Daí que a prática "mediúnica" tornou-se desmoralizada no Brasil, no sentido de impossibilitar que alternativas fossem feitas em prol da verdadeira mediunidade. Porque mesmo as tentativas mais honestas acabam sendo vinculadas aos desonestos, porque eles querem se autopromover às custas daqueles.

Isso cria um aspecto terrível sob vários aspectos. Entre eles, o de não permitir que aqueles que praticam uma mediunidade honesta, distantes do oba-oba e do estrelato "espírita" da quase totalidade dos seus "centros", se expressem de maneira independente do "circo" puxado por Chico Xavier, Divaldo Franco e outros mistificadores e fraudadores.

Há o outro aspecto de que os desonestos sempre se preparam para se apropriarem de práticas honestas, ou mesmo das reivindicações de honestidade.

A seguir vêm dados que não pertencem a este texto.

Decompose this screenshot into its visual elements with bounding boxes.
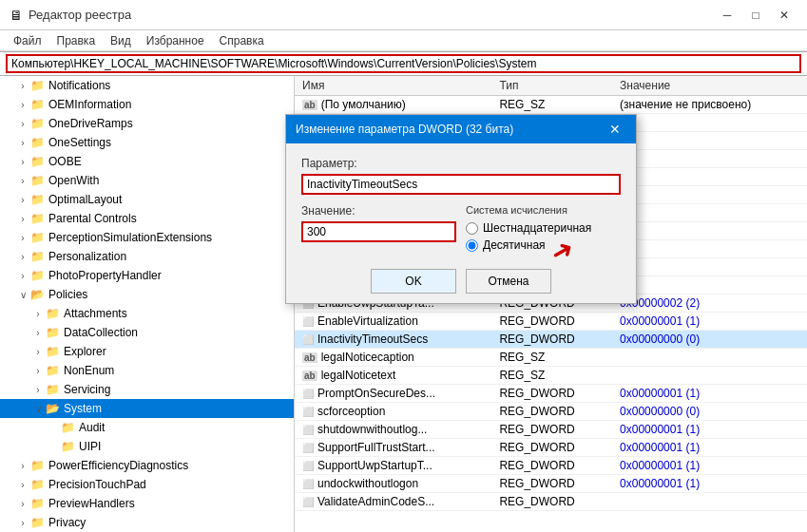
hex-radio[interactable] [466, 222, 478, 235]
cancel-button[interactable]: Отмена [466, 269, 551, 294]
value-section: Значение: [301, 204, 456, 242]
hex-label: Шестнадцатеричная [483, 221, 591, 235]
ok-button[interactable]: OK [371, 269, 456, 294]
dialog-title: Изменение параметра DWORD (32 бита) [296, 123, 513, 136]
dword-dialog: Изменение параметра DWORD (32 бита) ✕ Па… [285, 114, 637, 304]
radios-section: Система исчисления Шестнадцатеричная Дес… [466, 204, 621, 256]
dec-label: Десятичная [483, 238, 546, 252]
system-label: Система исчисления [466, 204, 621, 216]
dialog-overlay: Изменение параметра DWORD (32 бита) ✕ Па… [0, 0, 807, 532]
dialog-close-button[interactable]: ✕ [604, 120, 626, 139]
dialog-row: Значение: Система исчисления Шестнадцате… [301, 204, 621, 256]
dialog-body: Параметр: Значение: Система исчисления Ш… [286, 143, 636, 303]
value-input[interactable] [301, 221, 456, 242]
dec-radio-row: Десятичная [466, 238, 621, 252]
hex-radio-row: Шестнадцатеричная [466, 221, 621, 235]
param-label: Параметр: [301, 157, 621, 170]
dec-radio[interactable] [466, 239, 478, 252]
param-input[interactable] [301, 174, 621, 195]
dialog-buttons: OK Отмена [301, 269, 621, 294]
dialog-title-bar: Изменение параметра DWORD (32 бита) ✕ [286, 115, 636, 143]
value-label: Значение: [301, 204, 456, 218]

Chico, Divaldo e outros usurpam até mesmo Erasto para se autopromoverem, enquanto o discípulo de Paulo de Tarso, em mensagens divulgadas no tempo de Kardec, estava na verdade dando um violento puxão de orelha nesses oportunistas.

O "espiritismo" age através da corrupção dos conceitos de mediunidade e mascara tudo isso tentando bancar o "bonzinho". Mas a "doutrina dos bonzinhos", com seus pastiches e com a usurpação dos nomes dos mortos para fazer propagandismo religioso, apenas agrava a situação que hoje faz os líderes "espíritas", desesperados, pedir "equilíbrio de conduta".

E logo esses líderes, a apoiar fraudes, pastiches e tantas outras aberrações, desde que conduzidas com aparente serenidade e sob o pretexto da "pura bondade", é que cobram a "ética espírita" que não cumprem. Ficam assustados com as críticas, mas nada podem fazer, até porque os erros, gravíssimos, partem deles mesmos ou então são apoiados abertamente por eles.

Daí que a mediunidade no Brasil, se ela tiver que ser feita de forma honesta, terá que ser começada do zero, descartando com a mais absoluta firmeza todo o "circo" que se observa entre os astros do "espiritismo" brasileiro. Para ser honesto, deve-se romper com os desonestos, por mais badalados que eles sejam, e não compactuar com eles sob o pretexto da "relativização dos erros".